In 1905, archeologists digging in the desert of Mareotis discovered thousands of little terra-cotta flasks with the inscription: EULOGIA TOU AGIOU MENA (Remembrance of Saint Menas). They had discovered the burial place of Menas, a third-century martyr.
It wasn't the first time such flasks had been seen. They had been found not only in Africa, but in Spain, Italy, France, and Russia, where they had been brought by pilgrims who had visited the shrine of Saint Menas. During the fifth and sixth centuries, it was one of the most famous shrines in the Christian world. It is thought to have been destroyed in the seventh century. Until the discovery of its ruins, with the thousands of flasks, the oil of Saint Menas was thought to have been oil contained in the lamps that burned at his shrine. As they excavated the shrine, they discovered the remains of a holy well. The oil of Saint Menas had actually been water from this well, given to the faithful as a remedy against bodily and spiritual ailments.
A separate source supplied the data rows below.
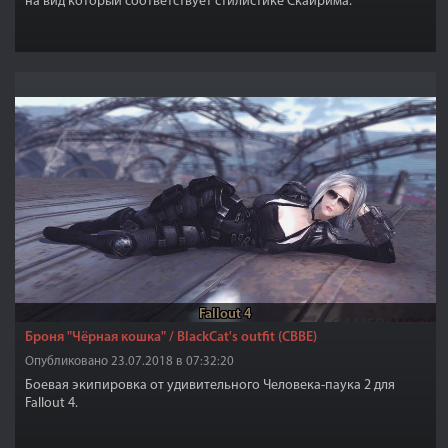
на вид который соответствует стилистике Скайрима.
Fallout 4
Броня "Чёрная кошка" / BlackCat's outfit (CBBE)
Опубликовано 23.07.2018 в 07:32:20
Боевая экипировка от удивительного Человека-паука 2 для
Fallout 4.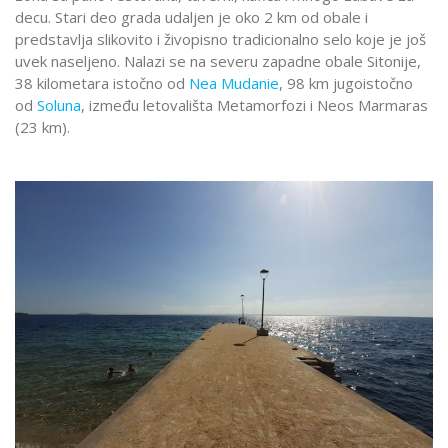
decu. Stari deo grada udaljen je oko 2 km od obale i
predstavlja slikovito i živopisno tradicionalno selo koje je još
uvek naseljeno. Nalazi se na severu zapadne obale Sitonije,
38 kilometara istočno od
Nea Mudanie
, 98 km jugoistočno
od
Soluna
, između letovališta Metamorfozi i Neos Marmaras
(23 km).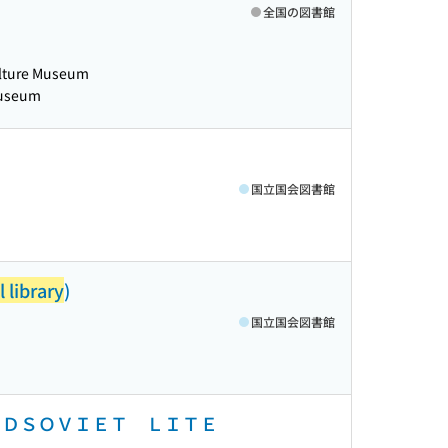
全国の図書館
lture Museum
Museum
国立国会図書館
 library
)
国立国会図書館
ＴＥＤＳＯＶＩＥＴ ＬＩＴＥ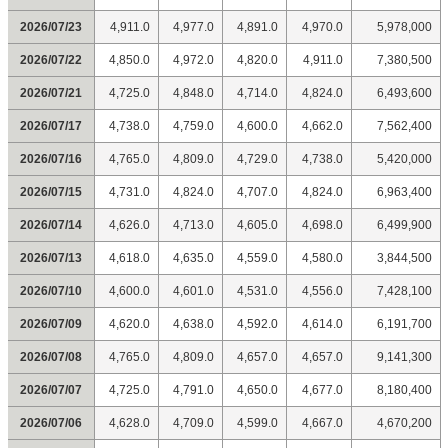
2026/07/23
4,911.0
4,977.0
4,891.0
4,970.0
5,978,000
2026/07/22
4,850.0
4,972.0
4,820.0
4,911.0
7,380,500
2026/07/21
4,725.0
4,848.0
4,714.0
4,824.0
6,493,600
2026/07/17
4,738.0
4,759.0
4,600.0
4,662.0
7,562,400
2026/07/16
4,765.0
4,809.0
4,729.0
4,738.0
5,420,000
2026/07/15
4,731.0
4,824.0
4,707.0
4,824.0
6,963,400
2026/07/14
4,626.0
4,713.0
4,605.0
4,698.0
6,499,900
2026/07/13
4,618.0
4,635.0
4,559.0
4,580.0
3,844,500
2026/07/10
4,600.0
4,601.0
4,531.0
4,556.0
7,428,100
2026/07/09
4,620.0
4,638.0
4,592.0
4,614.0
6,191,700
2026/07/08
4,765.0
4,809.0
4,657.0
4,657.0
9,141,300
2026/07/07
4,725.0
4,791.0
4,650.0
4,677.0
8,180,400
2026/07/06
4,628.0
4,709.0
4,599.0
4,667.0
4,670,200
Menas, also known as Menas Kallikelados, Mena(s) of Egypt, Menas of Constantinople, Menas of Cotyaes, or Menas of Mareotis, was probably born in Egypt to Christian parents. He may have been a camel driver in his civilian life, but he is best-known as a soldier in the Imperial Roman army. During the persecutions of Diocletian and Maximian, Menas left the army, fearing for his own safety and reluctant to support a regime bent on persecuting him and his brothers in Christ.
He retired to the mountains, where he spent his time living as a hermit. But during a pagan festival, he made the mistake of coming down from the mountains to preach Christianity in Cotyaes, Phrygia. He was arrested and tried for his faith. They scourged, tortured, and finally beheaded him. He is often depicted with his hands cut off and his eyes torn out. He was brought back to Egypt by camel for burial.
The feast of Saint Menas is celebrated on November 11. He is the patron saint of the falsely accused, of peddlers, and of travelling merchants.